PRIMA DI TUTTO LA DIGNITÀ UMANA
“Come Chiesa vogliamo ribadire che ogni trattato internazionale che non tiene conto della dignità umana della persona umana”, compresa quella dei migranti, “va incontro a grandi difficoltà”, ha detto mons. Antonio Maria Vegliò, presidente del Pontificio Consiglio per la pastorale dei migranti e degli itineranti, alla presentazione del messaggio. “Certo – ha aggiunto – è diritto degli Stati ‘regolare i flussi migratori e difendere le proprie frontiere’ per salvaguardare la sicurezza della Nazione, ma tale diritto deve sempre tener conto del principio appena menzionato”.

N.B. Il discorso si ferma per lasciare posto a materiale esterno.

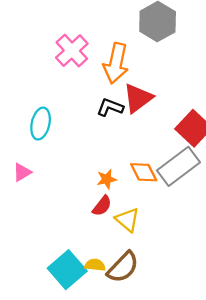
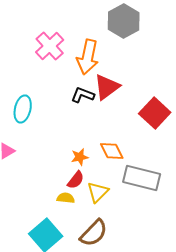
gray rectangle: (178, 166) -> (142, 178), moved, turned 51
yellow triangle: (127, 220) -> (98, 192), turned 35
yellow semicircle: (95, 265) -> (66, 198), moved

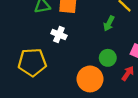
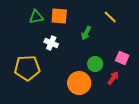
green arrow: (109, 23) -> (86, 33), moved

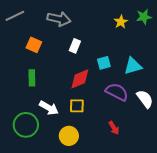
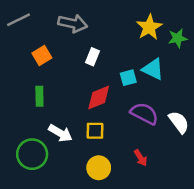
green star: (144, 17) -> (178, 38), moved
yellow star: (121, 22) -> (149, 27), size x1.5
orange square: (34, 45) -> (42, 56), turned 35
cyan triangle: (133, 66) -> (153, 69), moved, turned 42
yellow circle: (69, 136) -> (99, 168), moved

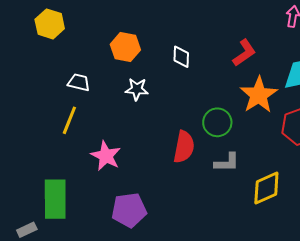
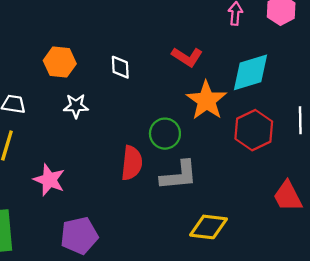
red L-shape: (244, 53) -> (187, 57), turned 72
gray L-shape: (227, 162) -> (179, 175), size x1.4
yellow diamond: (266, 188) -> (208, 227), moved, turned 36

NO A PAURE E DISCRIMINAZIONI
“L’atteggiamento attuale di molti Paesi sembra contraddire gli accordi sottoscritti, manifestando talvolta comportamenti dettati dalla paura dello straniero e, non di rado, anche da mascherata discriminazione”, ha precisato p. Gabriele Ferdinando Bentoglio, sottosegretario del medesimo dicastero vaticano. “Emerge una disparità sempre più accentuata tra gli impegni presi e la loro attuazione. È sotto gli occhi di tutti – ha osservato p. Bentoglio – il ricorso a vari modi per eludere la responsabilità di accogliere e sostenere coloro che cercano rifugio e protezione umanitaria”. Ad esempio, “l’ingresso in alcuni Paesi per chiedere asilo è sempre più ostacolato e impraticabile. Quelli che si avventurano con mezzi di trasporto via mare (nel Pacifico, nel Mediterraneo o nel Golfo di Aden…), ma anche quelli che utilizzano altre vie di fuga, troppo spesso si vedono trattati con pregiudizio: i loro casi non sempre vengono esaminati individualmente, mentre accade con frequenza che vengano rigettati in blocco”.